Africa: Mainstream Media’s Coverage Of Ethiopian Plane Crash Comes Under Fire
Criticism of mainstream media in Sunday’s fatal Ethiopian Airlines crash has centered on the coverage of victims, all of whom died in the tragedy.
In particular, scrutiny on social media pointed to how some major news outlets seemed to prioritize victims who were not African nationals, while other media falsely suggested that the African airline was sub-par.
In one example, a tweet posted by the Associated Press appeared to suggest a “hierarchy of value” of the victims’ lives based on their nationalities.
While the tweet did mention Egyptians, albeit last among eight nationalities listed, it failed to include Kenya, where most of the fateful flight’s victims were from.

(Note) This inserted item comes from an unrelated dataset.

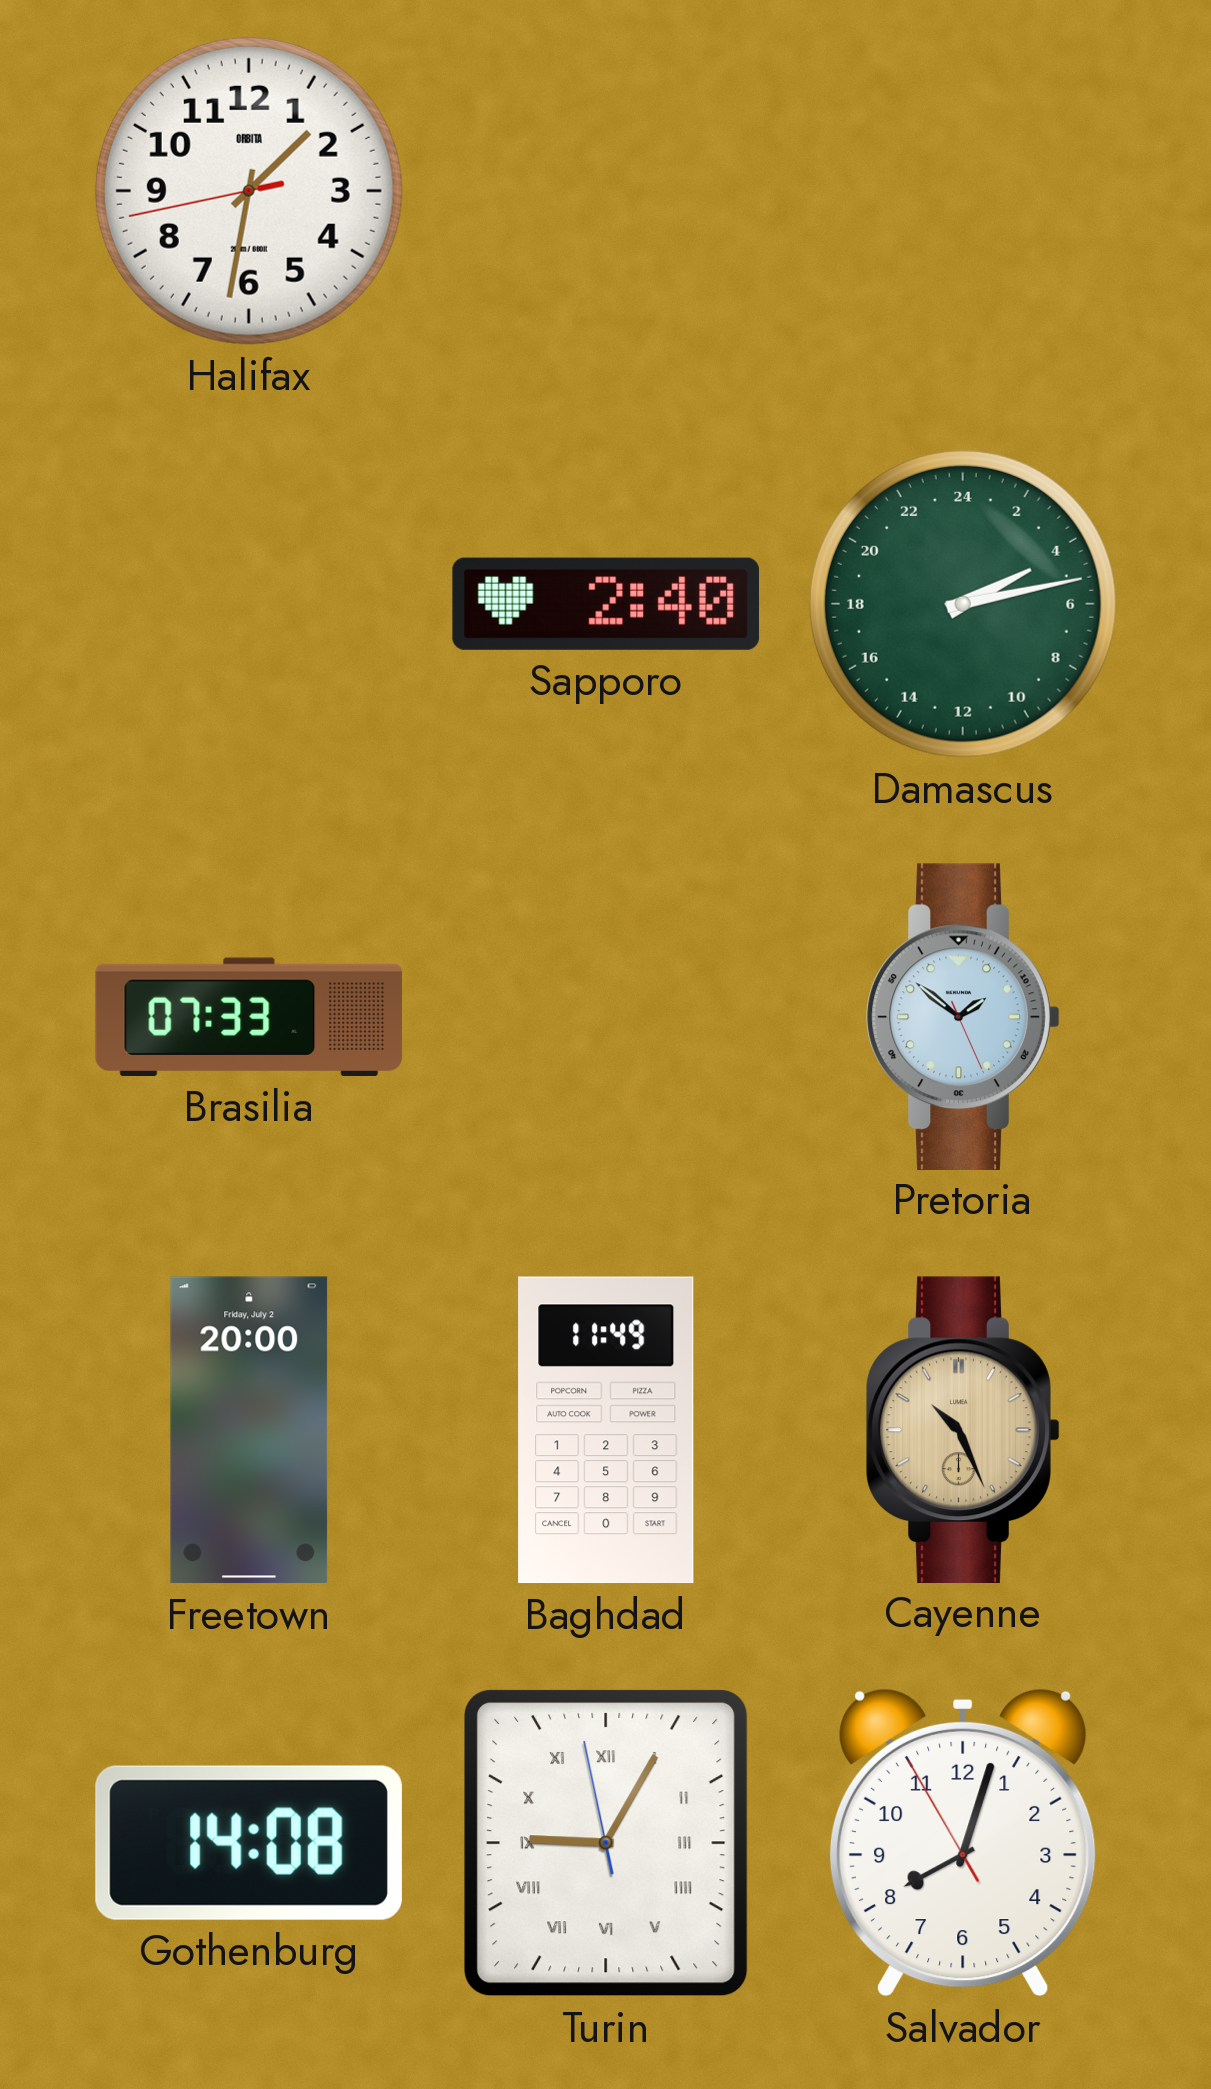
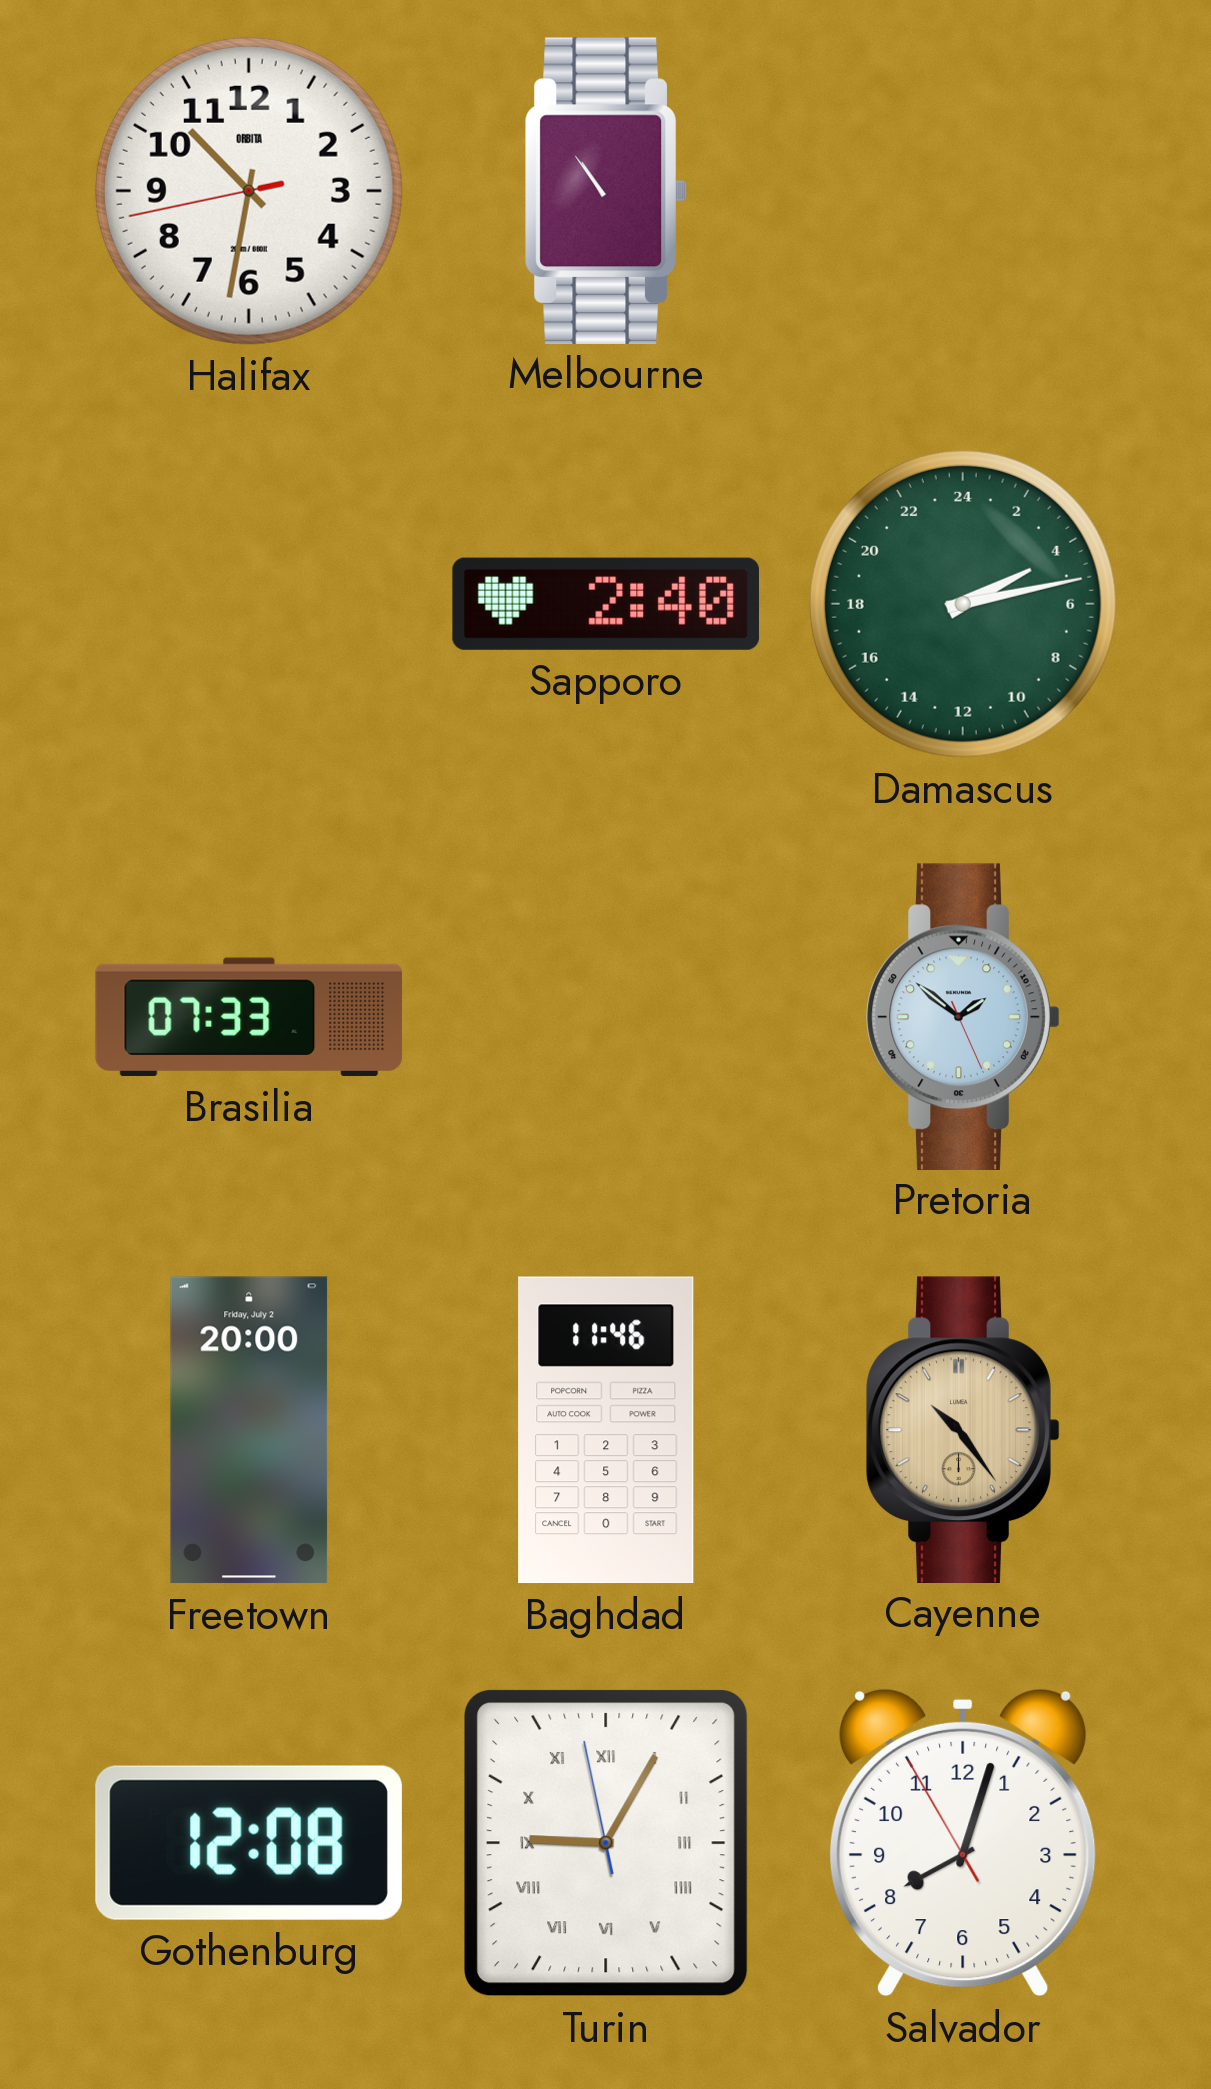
Halifax: 1:31 -> 10:31
Melbourne: none -> 10:54
Baghdad: 11:49 -> 11:46
Cayenne: 10:26 -> 10:24
Gothenburg: 14:08 -> 12:08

“Even in death you are going to introduce a hierarchy of value? Or it’s just an oversight or we should take for granted there were Africans on the flight?” one Twitter user said in part.
Ethiopian Airlines flight 302 was bound for Nairobi, Kenya, but crashed shortly after takeoff from Ethiopia’s capital Addis Ababa. All 157 people on board were killed.
The plane was carrying passengers from more than 30 different countries, according to Reuters. There were 32 Kenyans on board. Canada had the next largest number of nationals at 18, followed by Ethiopia with nine. Other victims’ nationalities spanned the African continent, from Mozambique and Rwanda to Sudan and Somalia.
Investigators retrieved the flight data recorder and the cockpit voice recorder from the wreckage on Monday but had not yet determined the cause of the crash. Still, many mainstream media reports suggested the airline was shoddy despite evidence to the contrary.
“I’ve flown @flyethiopian many times over the last decade. In fact, my first flight on a 787 Dreamliner was on an #Ethiopianflight (I was so excited I snapped this pic!). I’m dismayed that American media is covering this as though #EthiopianAirlines is a low-budget carrier,” noted economist Karl Muth tweeted.
The probable blame for the crash, however, was Boeing, the airplane’s manufacturer, which also came under scrutiny after the crash. Sunday’s Ethiopian Airlines crash was similar to the Lion Air crash off the Indonesian capital, Jakarta, killing all 189 people on board in October.
Beyond that, Ethiopian Airlines is a state-owned company that’s recognized as one of the continent’s most successful carriers. It has been flying since 1946.
It’s also Africa’s largest airline in terms of destinations and passengers served. The last major accident occurred in 2010 when an aircraft crashed into the Mediterranean shortly after takeoff from Beirut, killing all 90 people on board.
Industry experts have rated Ethiopian Airlines as one of the best on the continent. Indeed, John Cox an aviation safety consultant, named Ethiopian Airlines and South African Airways as two of the best, despite the challenges faced by Africa’s aviation industry.
“Some operators use older airplanes and the maintenance is not up to global standards. The environment can be problematic and some airports on the continent lack good infrastructure. These elements in combination result in a higher accident rate than in other parts of the world. Despite these challenges, aviation safety in Africa has improved over the years,” Cox wrote September 2018 in USA Today.